Exercise details:
Each entry should be written out again exactly, so that nothing is lost.
- - -
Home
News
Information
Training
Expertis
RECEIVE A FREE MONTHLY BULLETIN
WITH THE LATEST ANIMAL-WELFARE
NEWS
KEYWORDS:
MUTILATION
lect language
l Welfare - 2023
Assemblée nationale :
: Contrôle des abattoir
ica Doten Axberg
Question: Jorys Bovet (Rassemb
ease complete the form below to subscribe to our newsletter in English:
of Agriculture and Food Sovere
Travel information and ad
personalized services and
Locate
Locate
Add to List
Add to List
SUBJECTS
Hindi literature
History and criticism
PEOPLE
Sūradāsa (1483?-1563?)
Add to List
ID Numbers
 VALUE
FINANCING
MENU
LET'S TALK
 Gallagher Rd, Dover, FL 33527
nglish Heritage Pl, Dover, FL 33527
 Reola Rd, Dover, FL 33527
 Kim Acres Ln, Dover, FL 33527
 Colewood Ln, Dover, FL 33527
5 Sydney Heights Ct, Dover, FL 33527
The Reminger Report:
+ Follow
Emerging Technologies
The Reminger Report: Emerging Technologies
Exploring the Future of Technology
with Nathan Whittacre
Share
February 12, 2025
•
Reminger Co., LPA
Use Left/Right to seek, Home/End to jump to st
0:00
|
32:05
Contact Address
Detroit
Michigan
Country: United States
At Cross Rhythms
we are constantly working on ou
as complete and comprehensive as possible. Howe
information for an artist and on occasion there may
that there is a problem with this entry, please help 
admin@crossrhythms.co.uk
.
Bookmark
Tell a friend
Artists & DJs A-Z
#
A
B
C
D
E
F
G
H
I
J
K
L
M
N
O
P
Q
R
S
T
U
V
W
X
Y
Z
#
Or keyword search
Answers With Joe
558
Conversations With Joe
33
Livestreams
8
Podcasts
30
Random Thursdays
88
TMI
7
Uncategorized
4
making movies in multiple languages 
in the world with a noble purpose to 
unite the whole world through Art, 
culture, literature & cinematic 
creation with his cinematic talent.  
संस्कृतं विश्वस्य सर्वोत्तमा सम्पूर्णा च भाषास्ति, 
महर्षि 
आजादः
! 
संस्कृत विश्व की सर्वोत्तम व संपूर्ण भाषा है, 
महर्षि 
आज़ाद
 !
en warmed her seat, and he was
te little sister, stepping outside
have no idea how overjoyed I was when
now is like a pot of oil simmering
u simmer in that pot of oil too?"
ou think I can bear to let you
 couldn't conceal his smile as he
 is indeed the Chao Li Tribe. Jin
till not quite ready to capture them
- - -
Output for this task:
Home
News
Information
Training
Expertis
RECEIVE A FREE MONTHLY BULLETIN
WITH THE LATEST ANIMAL-WELFARE
NEWS
KEYWORDS:
MUTILATION
lect language
l Welfare - 2023
Assemblée nationale :
: Contrôle des abattoir
ica Doten Axberg
Question: Jorys Bovet (Rassemb
ease complete the form below to subscribe to our newsletter in English:
of Agriculture and Food Sovere
Travel information and ad
personalized services and
Locate
Locate
Add to List
Add to List
SUBJECTS
Hindi literature
History and criticism
PEOPLE
Sūradāsa (1483?-1563?)
Add to List
ID Numbers
 VALUE
FINANCING
MENU
LET'S TALK
 Gallagher Rd, Dover, FL 33527
nglish Heritage Pl, Dover, FL 33527
 Reola Rd, Dover, FL 33527
 Kim Acres Ln, Dover, FL 33527
 Colewood Ln, Dover, FL 33527
5 Sydney Heights Ct, Dover, FL 33527
The Reminger Report:
+ Follow
Emerging Technologies
The Reminger Report: Emerging Technologies
Exploring the Future of Technology
with Nathan Whittacre
Share
February 12, 2025
•
Reminger Co., LPA
Use Left/Right to seek, Home/End to jump to st
0:00
|
32:05
Contact Address
Detroit
Michigan
Country: United States
At Cross Rhythms
we are constantly working on ou
as complete and comprehensive as possible. Howe
information for an artist and on occasion there may
that there is a problem with this entry, please help 
admin@crossrhythms.co.uk
.
Bookmark
Tell a friend
Artists & DJs A-Z
#
A
B
C
D
E
F
G
H
I
J
K
L
M
N
O
P
Q
R
S
T
U
V
W
X
Y
Z
#
Or keyword search
Answers With Joe
558
Conversations With Joe
33
Livestreams
8
Podcasts
30
Random Thursdays
88
TMI
7
Uncategorized
4
making movies in multiple languages 
in the world with a noble purpose to 
unite the whole world through Art, 
culture, literature & cinematic 
creation with his cinematic talent.  
संस्कृतं विश्वस्य सर्वोत्तमा सम्पूर्णा च भाषास्ति, 
महर्षि 
आजादः
! 
संस्कृत विश्व की सर्वोत्तम व संपूर्ण भाषा है, 
महर्षि 
आज़ाद
 !
en warmed her seat, and he was
te little sister, stepping outside
have no idea how overjoyed I was when
now is like a pot of oil simmering
u simmer in that pot of oil too?"
ou think I can bear to let you
 couldn't conceal his smile as he
 is indeed the Chao Li Tribe. Jin
till not quite ready to capture them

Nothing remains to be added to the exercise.